An 1859 account said that salmon were plentiful.
The downstream section of the Jupitagon River is known as an Atlantic salmon river, but there is an impassable fall within 1 km from its mouth, which would prevent migration.
Between 1984 and 2017 annual reported catches of salmon peaked at 92 in 1990 and since then steadily declined, with an average of 4 per year in 2012–2016.
Some of the decline may have been due to fishing restrictions.
Other species are brook trout (Salvelinus fontinalis), American eel (Anguilla rostrata), rainbow smelt (Osmerus mordax) and three-spined stickleback (Gasterosteus aculeatus).

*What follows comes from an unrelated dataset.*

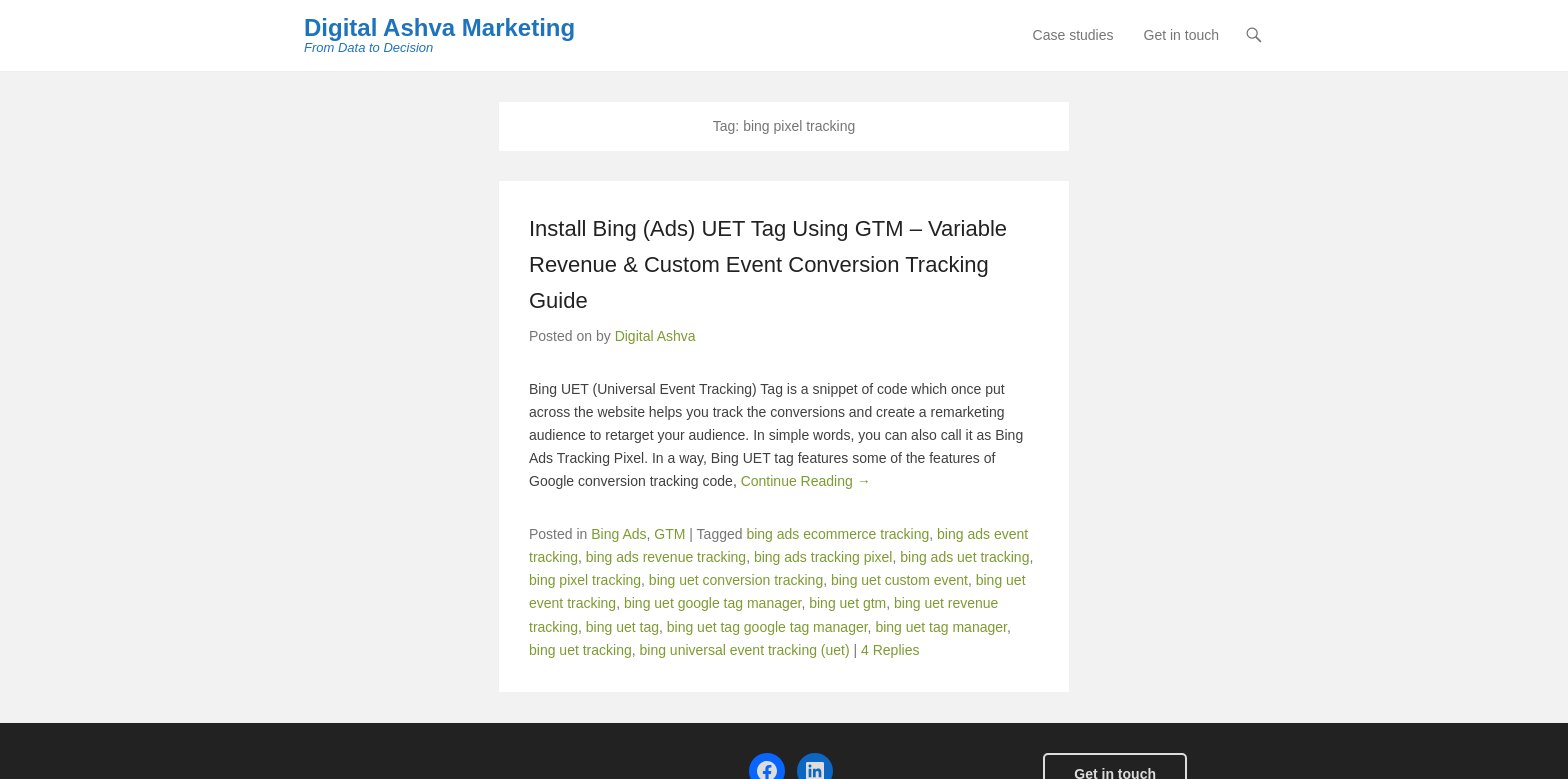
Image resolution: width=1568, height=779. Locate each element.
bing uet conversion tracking (736, 580)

In May 2015 the Ministry of Forests, Wildlife and Parks of Quebec announced a sport fishing catch-and-release program for large salmon on sixteen of Quebec's 118 salmon rivers.
These were the Mitis, Laval, Pigou, Bouleau, Aux Rochers, Jupitagon, Magpie, Saint-Jean, Corneille, Piashti, Watshishou, Little Watshishou, Nabisipi, Aguanish and Natashquan rivers.
The Quebec Atlantic Salmon Federation said that the measures did not go nearly far enough in protecting salmon for future generations.
In view of the rapidly declining Atlantic salmon population catch-and-release should have been implemented on all rivers apart from northern Quebec.

On 1 April 2018 sport fishing for salmon in the Jupitagon River was prohibited, since the population was critically low.
Fishing for other species was allowed, but if a salmon were caught it must be returned to the water.